奇跡のように思えたというのが正直な心かもしれない。徐々に進展してきて、好結果に結び付いたので、何となく自然に、科学的に成立したという感じも強い。昨年の今頃から一足跳びに今日に至ったのなら、奇跡という感じが強いと思うが・・・。
しかし、科学的に何となく納得いくということは、何となく奇跡ではないということにもなる。科学的証明と奇跡とは、相入れないのが今日レベルの科学であるからである。
神が奇跡を人間の前で見せれば、何もイエス・キリストの十字架上でのややこしい復活の奇跡など見せなくても済むことではないかと、以前私は考えたことがあった。

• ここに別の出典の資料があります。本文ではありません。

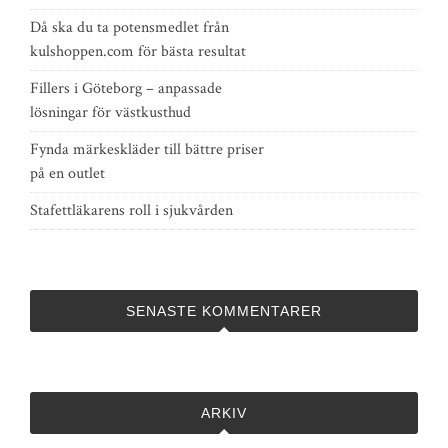
Då ska du ta potensmedlet från
kulshoppen.com för bästa resultat
Fillers i Göteborg – anpassade
lösningar för västkusthud
Fynda märkeskläder till bättre priser
på en outlet
Stafettläkarens roll i sjukvården
SENASTE KOMMENTARER
ARKIV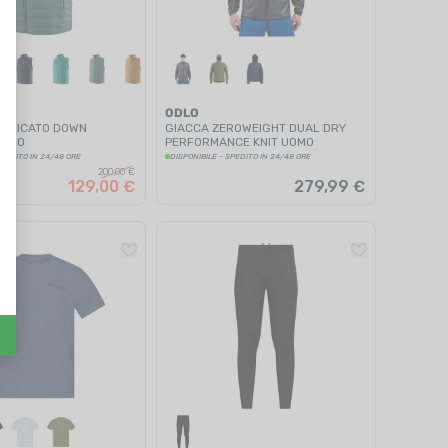
A
ODLO
MANICATO DOWN
GIACCA ZEROWEIGHT DUAL DRY
UOMO
PERFORMANCE KNIT UOMO
SPEDITO IN 24/48 ORE
DISPONIBILE - SPEDITO IN 24/48 ORE
200,00 €
129,00 €
279,99 €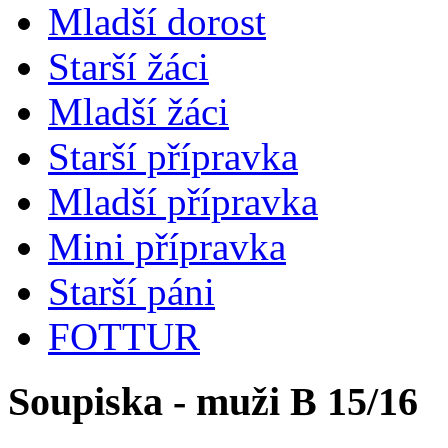
Mladší dorost
Starší žáci
Mladší žáci
Starší přípravka
Mladší přípravka
Mini přípravka
Starší páni
FOTTUR
Soupiska - muži B 15/16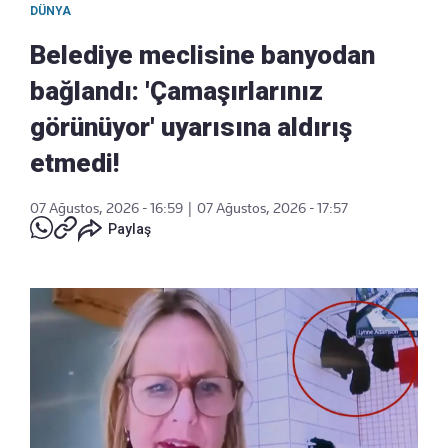
DÜNYA
Belediye meclisine banyodan
bağlandı: 'Çamaşırlarınız
görünüyor' uyarısına aldırış
etmedi!
07 Ağustos, 2026 - 16:59
|
07 Ağustos, 2026 - 17:57
Paylaş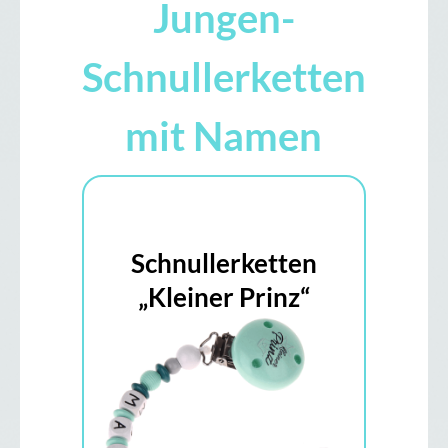
Jungen-
Schnullerketten
mit Namen
Schnullerketten
„Kleiner Prinz“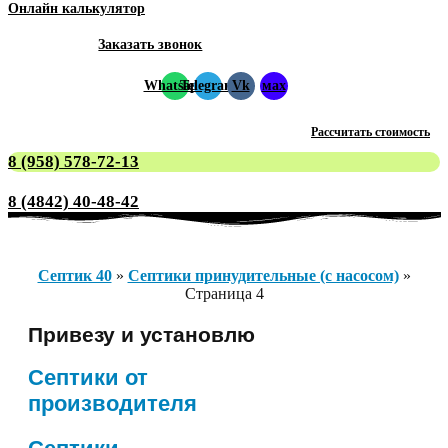
Онлайн калькулятор
Заказать звонок
Whatsapp
Telegram
Vk
мах
Рассчитать стоимость
8 (958) 578-72-13
8 (4842) 40-48-42
Септик 40
»
Септики принудительные (с насосом)
»
Страница 4
Привезу и установлю
Септики от
производителя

しかし、私は今自分自身が振り返ってみて、その方法は良くないと思っている。奇跡を示されても、人間は奇跡を奇跡と信じない。奇跡が神の御手のうちに行われたものということを信じない。人間は根本的に、これほど頑固に神から離れてしまい、自分勝手に生きているのである。
ややこしく、一見煩わしく見える十字架上のキリストの死と復活が、私たちが自主的に神様を選び取る最上の方法である。
「たといだれかが死人の中から生き返っても、彼らは聞き入れはしない」(ルカ16:31)
神の奇跡すら自分の思う通りにねじ曲げて考える人間は、外からの力でなく、内よりの力によらねば改まらない。